AllahPundit has the video.
I wrote about the Heritage report almost exactly a year ago.
- According to a comprehensive study of all enlistees for the years 1998-99 and 2003 that The Heritage Foundation just released, the typical recruit in the all-volunteer force is wealthier, more educated and more rural than the average 18- to 24-year-old citizen is. Indeed, for every two recruits coming from the poorest neighborhoods, there are three recruits coming from the richest neighborhoods.
- 98% joined with high-school diplomas or better. By comparison, 75% of the general population meets that standard. Among all three-digit ZIP code areas in the USA in 2003 (one can study larger areas by isolating just the first three digits of ZIP codes), not one had a higher graduation rate among civilians than among its recruits.
- In fact, since the 9/11 attacks, more volunteers have emerged from the middle and upper classes and fewer from the lowest-income groups. In 1999, both the highest fifth of the nation in income and the lowest fifth were slightly underrepresented among military volunteers. Since 2001, enlistments have increased in the top two-fifths of income levels but have decreased among the lowest fifth.
- Allegations that recruiters are disproportionately targeting blacks also don’t hold water. First, whites make up 77.4% of the nation’s population and 75.8% of its military volunteers, according to our analysis of Department of Defense data. Second, we explored the 100 three-digit ZIP code areas with the highest concentration of blacks, which range from 24.1% black up to 68.6%. These areas, which account for 14.6% of the adult population, produced 16.6% of recruits in 1999 and only 14.1% in 2003.
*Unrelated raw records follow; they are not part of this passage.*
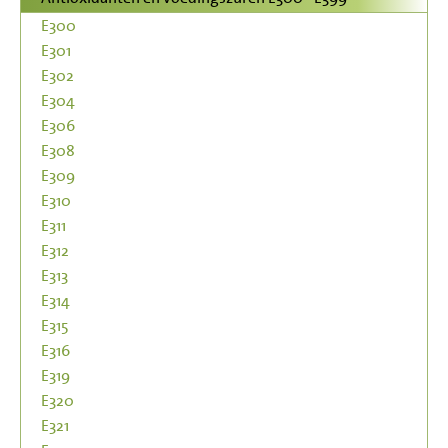
E300
E301
E302
E304
E306
E308
E309
E310
E311
E312
E313
E314
E315
E316
E319
E320
E321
I closed the post with this:
These data notwithstanding, this myth will continue as the conventional wisdom. Mostly, I suspect, this is because elite journalists and other opinion shapers simply can not fathom why anyone would willingly volunteer for military service if they had other options.
Rangel, who has been touting this draft non-option for years, was one of the targets of my criticism. A draftee himself, it is inconceivable to him that people would join the military if they had options.
To be fair, many people do enlist for the educational benefits and other incentives. One only has to look at the recruiting commercials to know this. Only the Marines challenge people to arduous service. The others emphasize training, benefits, or adventure. Many, many people join the military, especially the Army, for motivations other than patriotism, let alone the desire to fight.
Still, it is absurd to suggest that people are joining up during wartime oblivious to the risks involved, let alone doing so because they couldn’t find a decent job on the outside. Anyone with the fitness, education, and clean record required to qualify for military service could find work that does not involve getting shot at. Our unemployment rate is at historic lows and the pay of junior enlisted personnel is not exactly lavish.
People join the military, as with any other job, for a variety of reasons. Sure, not too many people with multi-million dollar contracts from the National Football League on the table or with great jobs at Goldman-Sachs join up. But everyone who does has other options. The risk of dying in combat, though, is outweighed for many by the sense of pride, adventure, and duty that comes with service. And, frankly, the calculus of the young is far different from that of the middle aged in such matters.
UPDATE: As to the Heritage study, I should note that comparing recruits to the general population, rather than their generational cohort, is somewhat problematic. Presumably, a larger percentage of 18 to 24-year-olds are high school graduates than those in the over-50 generations, for example. It should also be noted that the statistics are somewhat skewed when one combines all the services rather than isolating the Army, which does the bulk of the fighting and absorbs almost all the casualties. Even factoring these considerations in, however, the Army draws its recruits from a wide swath of society, with the very poorest and dumbest as well as the very richest and smartest underrepresented in the enlistee pool.